新NISAで連続増配株を買うという考え方|配当非課税との相性を分かりやすく説明します

新NISAと連続増配株 連続増配株の基礎知識

最終更新日:2026年7月23日

増える配当を、非課税で受け取る

こんにちは。10年以上連続増配株の情報を発信している桃モアイです。

通常、株の配当には約20%の税金がかかります。配当が1万円なら、手取りは約8千円です。新NISAの口座で買った株なら、この税金がかかりません。配当をまるごと受け取れます。

そして連続増配株は、持ち続けるほど配当が増えていく株です。「増え続ける配当」と「非課税」の組み合わせがどう効くのか。この記事では、新NISAのしくみと連続増配株との相性、使ううえでの注意点を説明します。


新NISAのしくみをおさらい

新NISAは2024年に始まった制度で、投資の利益(値上がり益・配当)が非課税になる口座です。非課税で持てる期間に期限はありません。枠は2種類あります。

  つみたて投資枠 成長投資枠
年間の上限 120万円 240万円
買えるもの 基準を満たした投資信託など 個別株・投資信託・ETFなど
連続増配株(個別株) 買えない 買える

2つの枠は併用でき、合計で年間360万円まで投資できます。生涯の非課税枠は合計1,800万円(うち成長投資枠は1,200万円まで)です。売却すると、その分の枠は翌年に復活します。

ポイントは、連続増配株のような個別株を買えるのは成長投資枠だけということです。制度は2026年度の税制改正でも拡充の方向で見直されていますが、この基本のしくみは変わっていません。


連続増配株との相性がよい2つの理由

第一の理由は、配当の非課税が「増配のたびに」効いてくることです。課税口座では、配当が増えるほど引かれる税金も増えます。新NISAなら、増えた配当をそのまま受け取れます。連続増配株は買ったときの株価に対する利回り(YOC)が年々育っていく株なので、配当が育つほど非課税の恩恵も大きくなっていきます。

第二の理由は、非課税期間が無期限であることです。連続増配株投資は、10年・20年と持ち続けて配当を育てる長期投資です。旧NISAのように非課税期間が5年で終わる制度では、この投資法と噛み合いませんでした。無期限になった新NISAは、時間を味方につける投資と同じ方向を向いています。


使ううえでの注意点

相性のよさだけでなく、知っておきたい点が3つあります。

第一に、配当を非課税にするには口座の設定が必要です。

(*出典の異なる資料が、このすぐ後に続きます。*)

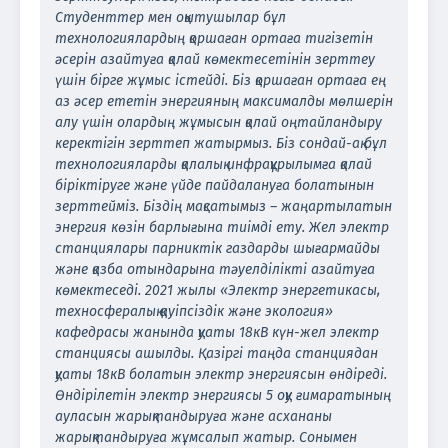
Студенттер мен оқытушылар бұл
технологиялардың қоршаған ортаға тигізетін
әсерін азайтуға қалай көмектесетінін зерттеу
үшін бірге жұмыс істейді. Біз қоршаған ортаға ең
аз әсер ететін энергияның максималды мөлшерін
алу үшін олардың жұмысын қалай оңтайландыру
керектігін зерттеп жатырмыз. Біз сондай-ақ бұл
технологияларды қалалық инфрақұрылымға қалай
біріктіруге және үйде пайдалануға болатынын
зерттейміз. Біздің мақсатымыз – жаңартылатын
энергия көзін барлығына тиімді ету. Жел электр
станциялары парниктік газдарды шығармайды
және қазба отындарына тәуелділікті азайтуға
көмектеседі. 2021 жылы «Электр энергетикасы,
техносфералық қауіпсіздік және экология»
кафедрасы жанында қуаты 18кВ күн-жел электр
станциясы ашылды. Қазіргі таңда станциядан
қуаты 18кВ болатын электр энергиясын өндіреді.
Өндірілетін электр энергиясы 5 оқу ғимаратының
ауласын жарықтандыруға және асхананы
жарықтандыруға жұмсалып жатыр. Сонымен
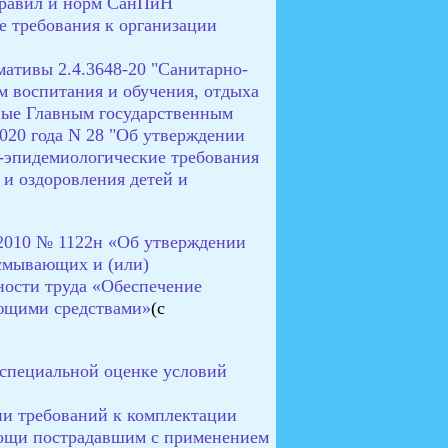
правил и норм СанПиН
е требования к организации
ативы 2.4.3648-20 "Санитарно-
м воспитания и обучения, отдыха
ные Главным государственным
020 года N 28 "Об утверждении
-эпидемиологические требования
 и оздоровления детей и
.2010 № 1122н «Об утверждении
смывающих и (или)
ности труда «Обеспечение
ющими средствами»
(с
 специальной оценке условий
нии требований к комплектации
мощи пострадавшим с применением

配当の受け取り方法を「株式数比例配分方式」(証券口座で受け取る方式)にしていないと、NISA口座の株でも配当に課税されてしまいます。銀行振込や郵送での受け取りを選んでいる方は、証券会社の設定画面で確認してみてください。ここは見落としやすい重要ポイントです。

第二に、損失が出たときの救済がありません。NISA口座の損失は、課税口座の利益と相殺(損益通算)できず、翌年への繰り越しもできません。

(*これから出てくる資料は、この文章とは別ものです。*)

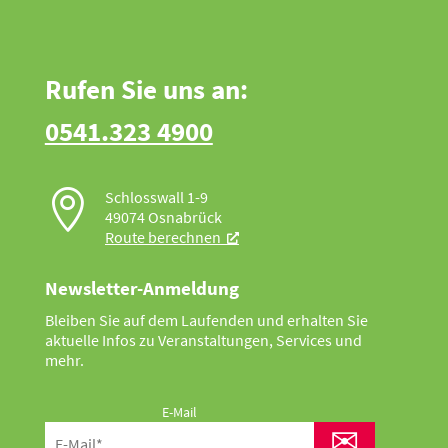
Rufen Sie uns an:
0541.323 4900

Schlosswall 1-9
49074 Osnabrück
Route berechnen
Newsletter-Anmeldung
Bleiben Sie auf dem Laufenden und erhalten Sie
aktuelle Infos zu Veranstaltungen, Services und
mehr.
E-Mail
✉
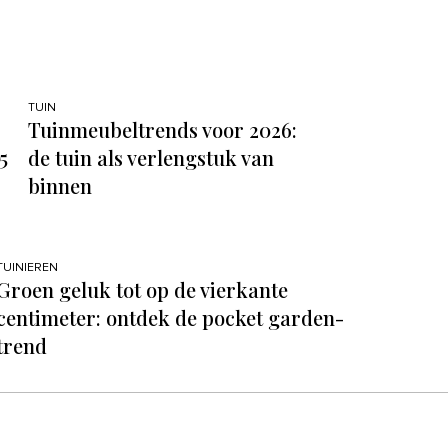
TUIN
:
Tuinmeubeltrends voor 2026:
5
de tuin als verlengstuk van
binnen
TUINIEREN
Groen geluk tot op de vierkante
centimeter: ontdek de pocket garden-
trend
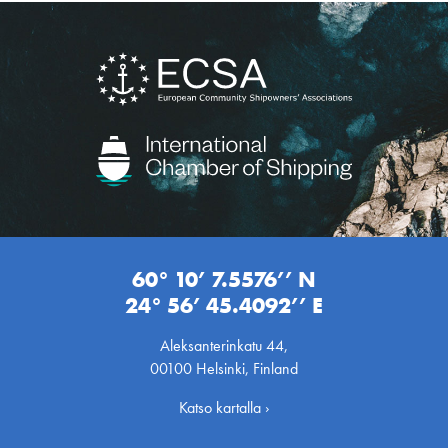
60° 10’ 7.5576’’ N
24° 56’ 45.4092’’ E
Aleksanterinkatu 44,
00100 Helsinki, Finland
Katso kartalla ›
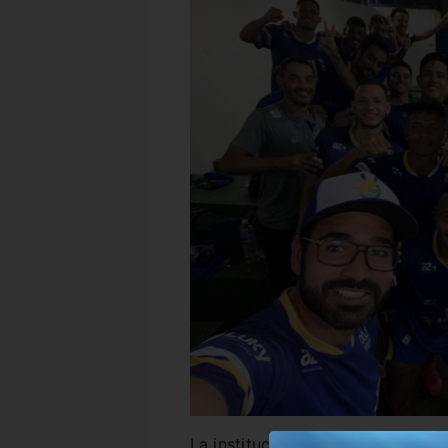
La institución sacó un comunicad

第三に、非課税でもリスクは同じです。NISAはあくまで税金の制度で、株価の変動や減配のリスクが減るわけではありません。連続増配も過去の実績であり、将来の保証ではありません。だからこそ、増配を続ける力があるかを財務面から確かめることが大切です。その確認方法は8指標分析とは?で説明しています。


私の使い方

参考までに、私自身の使い方です。私は新NISAの成長投資枠で、8指標で確認した連続増配株を毎月少しずつ買い集めています。一度に大きく買わないのは、高値づかみを避けたいのと、無理のない金額で長く続けることを優先しているためです。

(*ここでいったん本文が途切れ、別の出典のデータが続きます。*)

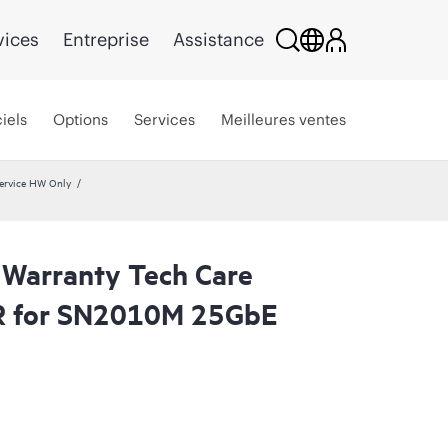
vices
Entreprise
Assistance
iels
Options
Services
Meilleures ventes
ervice HW Only
 Warranty Tech Care
R for SN2010M 25GbE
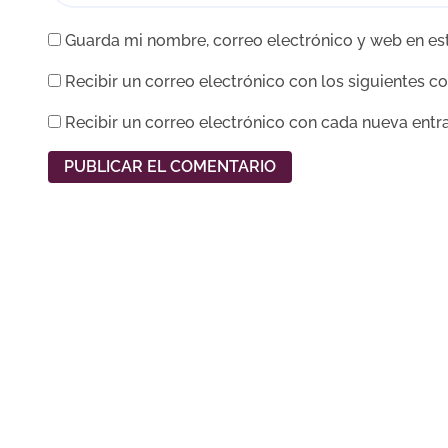
Guarda mi nombre, correo electrónico y web en es
Recibir un correo electrónico con los siguientes c
Recibir un correo electrónico con cada nueva entr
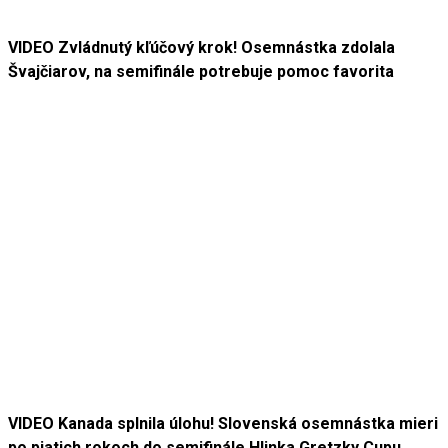
VIDEO Zvládnutý kľúčový krok! Osemnástka zdolala
Švajčiarov, na semifinále potrebuje pomoc favorita
VIDEO Kanada splnila úlohu! Slovenská osemnástka mieri
po piatich rokoch do semifinále Hlinka Gretzky Cupu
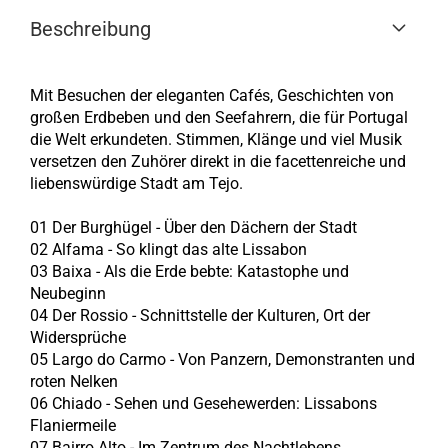
Beschreibung
Mit Besuchen der eleganten Cafés, Geschichten von
großen Erdbeben und den Seefahrern, die für Portugal
die Welt erkundeten. Stimmen, Klänge und viel Musik
versetzen den Zuhörer direkt in die facettenreiche und
liebenswürdige Stadt am Tejo.
01 Der Burghügel - Über den Dächern der Stadt
02 Alfama - So klingt das alte Lissabon
03 Baixa - Als die Erde bebte: Katastophe und
Neubeginn
04 Der Rossio - Schnittstelle der Kulturen, Ort der
Widersprüche
05 Largo do Carmo - Von Panzern, Demonstranten und
roten Nelken
06 Chiado - Sehen und Gesehewerden: Lissabons
Flaniermeile
07 Bairro Alto - Im Zentrum des Nachtlebens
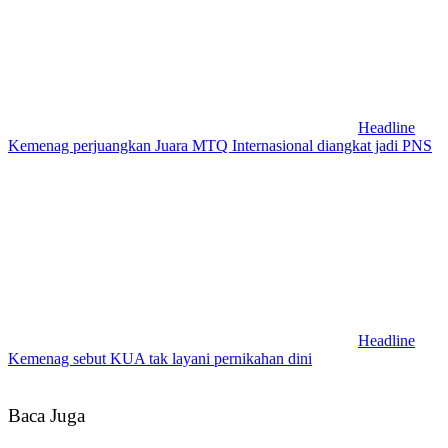
Headline
Kemenag perjuangkan Juara MTQ Internasional diangkat jadi PNS
Headline
Kemenag sebut KUA tak layani pernikahan dini
Baca Juga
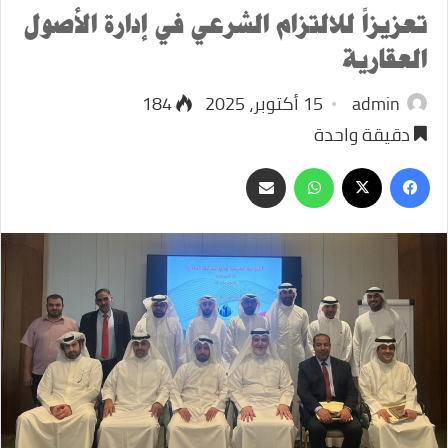
تعزيزاً للالتزام الشرعي في إدارة الأصول
العقارية
admin
15 أكتوبر، 2025
184
دقيقة واحدة
‫X
فيسبوك
واتساب
مشاركة
عبر
البريد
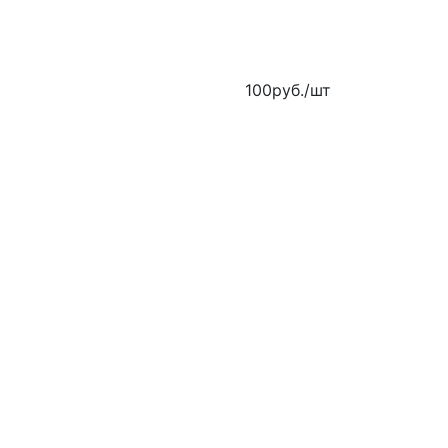
100
руб.
/шт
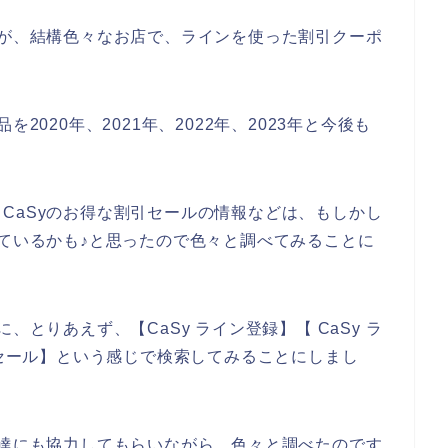
すが、結構色々なお店で、ラインを使った割引クーポ
2020年、2021年、2022年、2023年と今後も
CaSyのお得な割引セールの情報などは、もしかし
しているかも♪と思ったので色々と調べてみることに
、とりあえず、【CaSy ライン登録】【 CaSy ラ
引セール】という感じで検索してみることにしまし
友達にも協力してもらいながら、色々と調べたのです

実際の保有銘柄と損益はポートフォリオで毎月公開しています。よければ実例として参考にしてください。


まとめ:長期の増配投資と方向が合う制度

新NISAの成長投資枠で連続増配株を買うと、育っていく配当を無期限で非課税のまま受け取れます。長期でコツコツ配当を育てる投資と、方向のよく合う制度です。

ただし、株式数比例配分方式の設定と、損益通算ができない点は押さえておいてください。銘柄選びは10年以上連続増配株一覧財務指標優良銘柄一覧から。これから口座を開く方は、楽天証券とSBI証券どっちで始める?で口座まわりの選び方をまとめています。


※本記事は情報提供を目的としており、特定の銘柄への投資や特定の口座の開設を勧めるものではありません。制度の詳細は金融庁・各証券会社の最新情報をご確認ください。投資は自己責任のもとで行ってください。